Harun Yahya

Tüm Canlıları Allah'ın Yarattığını Sakın Unutmayın


Çoğu insan bilim adamlarından duyduğu herşeyi mutlak birer doğru sanır. Bilim adamlarının birtakım felsefi ya da ideolojik ön yargılara kapılmış olabileceklerini aklına getirmez.
Oysa bu bir aldanmadır, çünkü bilim adamlarının bir bölümü, sahip oldukları bazı ön yargıları ya da bağlı oldukları felsefi görüşleri, bilimsel bir görünüm altında topluma empoze ederler. Örneğin, tesadüflerin karmaşa ve düzensizlikten başka bir şey oluşturamadığını gözleriyle gördükleri halde, evrendeki ve canlılardaki düzenin tesadüfen ortaya çıktığını savunurlar.

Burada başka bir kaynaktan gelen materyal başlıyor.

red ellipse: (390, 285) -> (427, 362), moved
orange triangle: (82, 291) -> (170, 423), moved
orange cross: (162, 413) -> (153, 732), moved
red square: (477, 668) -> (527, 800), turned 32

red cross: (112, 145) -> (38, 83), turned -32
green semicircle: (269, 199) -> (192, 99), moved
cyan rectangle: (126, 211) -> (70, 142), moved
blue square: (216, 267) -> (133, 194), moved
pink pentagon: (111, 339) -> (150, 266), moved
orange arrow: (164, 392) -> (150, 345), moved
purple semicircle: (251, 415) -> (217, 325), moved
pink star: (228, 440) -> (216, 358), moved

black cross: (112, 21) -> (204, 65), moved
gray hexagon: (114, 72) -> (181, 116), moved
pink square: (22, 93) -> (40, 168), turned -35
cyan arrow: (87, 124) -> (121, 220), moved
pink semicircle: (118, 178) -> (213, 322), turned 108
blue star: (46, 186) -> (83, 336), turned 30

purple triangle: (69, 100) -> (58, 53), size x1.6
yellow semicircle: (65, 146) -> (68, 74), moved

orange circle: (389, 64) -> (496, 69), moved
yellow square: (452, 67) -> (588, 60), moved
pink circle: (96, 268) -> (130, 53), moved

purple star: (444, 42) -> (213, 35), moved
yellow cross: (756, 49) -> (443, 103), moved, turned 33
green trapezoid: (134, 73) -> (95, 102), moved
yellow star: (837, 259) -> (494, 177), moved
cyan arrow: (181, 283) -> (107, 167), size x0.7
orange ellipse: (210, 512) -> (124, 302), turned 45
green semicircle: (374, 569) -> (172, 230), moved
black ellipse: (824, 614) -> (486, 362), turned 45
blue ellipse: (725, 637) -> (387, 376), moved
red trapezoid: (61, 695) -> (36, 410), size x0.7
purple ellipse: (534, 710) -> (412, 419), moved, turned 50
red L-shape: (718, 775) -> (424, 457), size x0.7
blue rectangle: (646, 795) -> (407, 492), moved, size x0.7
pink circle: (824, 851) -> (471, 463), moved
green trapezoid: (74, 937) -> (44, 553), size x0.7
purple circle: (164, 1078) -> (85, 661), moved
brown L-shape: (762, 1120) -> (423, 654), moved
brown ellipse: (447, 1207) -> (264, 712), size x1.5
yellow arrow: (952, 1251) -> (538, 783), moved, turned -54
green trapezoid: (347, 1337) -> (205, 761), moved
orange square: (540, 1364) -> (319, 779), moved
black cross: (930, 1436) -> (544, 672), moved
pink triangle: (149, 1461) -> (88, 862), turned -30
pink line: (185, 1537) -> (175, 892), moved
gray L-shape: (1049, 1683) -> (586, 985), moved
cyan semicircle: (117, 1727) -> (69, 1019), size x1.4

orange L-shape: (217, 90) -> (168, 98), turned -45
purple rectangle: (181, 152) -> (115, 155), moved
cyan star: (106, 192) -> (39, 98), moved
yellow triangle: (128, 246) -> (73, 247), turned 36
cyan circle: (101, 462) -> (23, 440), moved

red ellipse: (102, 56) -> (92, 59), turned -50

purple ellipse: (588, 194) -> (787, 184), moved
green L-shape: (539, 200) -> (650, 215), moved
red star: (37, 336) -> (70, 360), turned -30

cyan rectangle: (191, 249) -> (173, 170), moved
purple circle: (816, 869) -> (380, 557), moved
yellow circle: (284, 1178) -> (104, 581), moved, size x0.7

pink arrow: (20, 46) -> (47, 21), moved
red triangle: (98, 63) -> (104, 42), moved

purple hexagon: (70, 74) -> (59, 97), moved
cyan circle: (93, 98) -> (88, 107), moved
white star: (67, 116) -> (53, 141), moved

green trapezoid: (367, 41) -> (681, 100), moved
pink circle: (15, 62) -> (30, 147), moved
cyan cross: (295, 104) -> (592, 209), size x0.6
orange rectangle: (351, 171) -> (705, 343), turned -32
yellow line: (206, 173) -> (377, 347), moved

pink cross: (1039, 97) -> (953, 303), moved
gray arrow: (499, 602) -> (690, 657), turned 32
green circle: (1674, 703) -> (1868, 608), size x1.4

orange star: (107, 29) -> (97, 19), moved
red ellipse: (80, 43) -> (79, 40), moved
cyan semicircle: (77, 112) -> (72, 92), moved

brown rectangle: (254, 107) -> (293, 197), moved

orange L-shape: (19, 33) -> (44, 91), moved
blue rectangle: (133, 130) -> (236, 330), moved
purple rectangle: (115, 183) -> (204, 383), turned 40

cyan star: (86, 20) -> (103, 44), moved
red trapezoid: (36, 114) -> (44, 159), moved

Sözgelimi ateist bir biyolog, bir protein molekülünün yapısının çok karmaşık olduğunu gözleriyle görür. Bu karmaşıklığın içinde inanılmaz bir düzen olduğunu ve bu düzenin tesadüflerle kendi kendine oluşma olasılığının bulunmadığını gayet iyi bilir. Ama buna rağmen, canlılığın yapıtaşı olan proteinin, milyarlarca yıl önce ilkel dünya şartlarında rastlantılar sonucu meydana geldiğini iddia eder. Bu akıl almaz bir iddiadır. Söz konusu kişi bununla da kalmaz, yalnızca bir değil, milyonlarca proteinin tesadüflerle oluşup, sonra inanılmaz bir plan ve düzen içinde biraraya gelerek ilk canlı hücreyi oluşturduklarını da çekinmeden iddiasına ekler. Hatta bu iddiasını gözü kapalı bir inatçılıkla da savunur. Bahsettiğimiz kişi "evrimci" bir bilim adamıdır.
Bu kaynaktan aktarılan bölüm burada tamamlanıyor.